● **Work instruction**
Lines below starting with the line with "yerleşimi yapılarak tasarlanmış" and going on through the line with "çözünürlüklü kameralar ile" must be output exactly; the rest of the records must be left out.

(Input material begins)

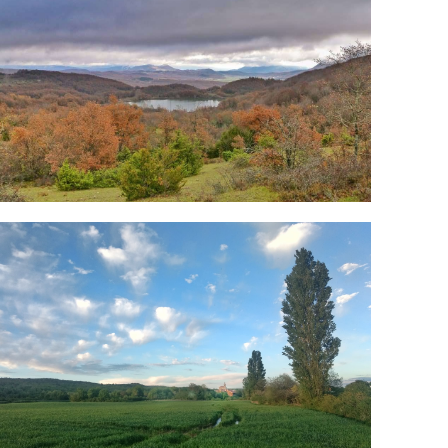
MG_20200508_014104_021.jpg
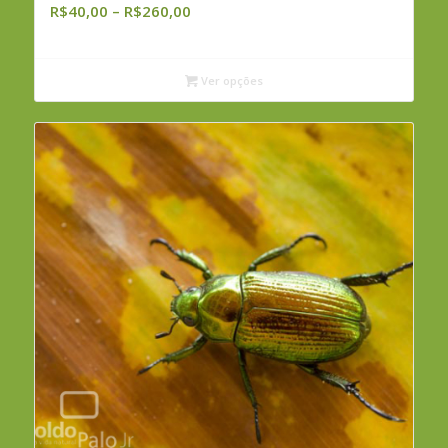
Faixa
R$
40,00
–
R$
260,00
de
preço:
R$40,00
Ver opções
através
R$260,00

(Input material ends)
(Input material begins)

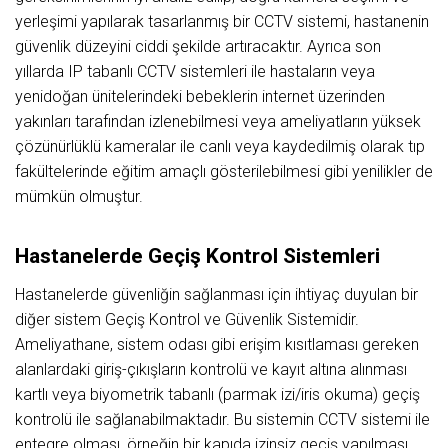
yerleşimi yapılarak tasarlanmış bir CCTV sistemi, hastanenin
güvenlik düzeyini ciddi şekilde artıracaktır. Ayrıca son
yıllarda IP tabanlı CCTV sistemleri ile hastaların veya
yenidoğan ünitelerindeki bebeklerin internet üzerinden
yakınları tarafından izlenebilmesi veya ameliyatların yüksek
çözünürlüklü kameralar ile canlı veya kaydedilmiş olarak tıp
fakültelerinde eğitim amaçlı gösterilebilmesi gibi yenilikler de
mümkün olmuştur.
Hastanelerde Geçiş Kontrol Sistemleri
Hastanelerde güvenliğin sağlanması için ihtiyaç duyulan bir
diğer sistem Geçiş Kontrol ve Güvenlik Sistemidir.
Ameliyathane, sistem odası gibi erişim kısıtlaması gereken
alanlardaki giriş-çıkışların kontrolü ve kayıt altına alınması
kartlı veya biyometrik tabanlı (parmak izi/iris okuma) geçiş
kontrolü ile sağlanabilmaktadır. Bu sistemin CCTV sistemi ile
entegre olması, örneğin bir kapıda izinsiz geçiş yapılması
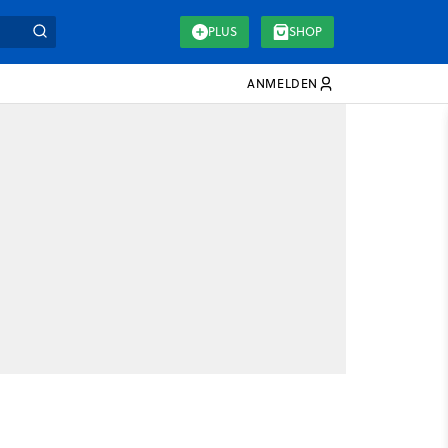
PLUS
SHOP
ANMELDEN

(Input material ends)

● **Task response**
yerleşimi yapılarak tasarlanmış bir CCTV sistemi, hastanenin
güvenlik düzeyini ciddi şekilde artıracaktır. Ayrıca son
yıllarda IP tabanlı CCTV sistemleri ile hastaların veya
yenidoğan ünitelerindeki bebeklerin internet üzerinden
yakınları tarafından izlenebilmesi veya ameliyatların yüksek
çözünürlüklü kameralar ile canlı veya kaydedilmiş olarak tıp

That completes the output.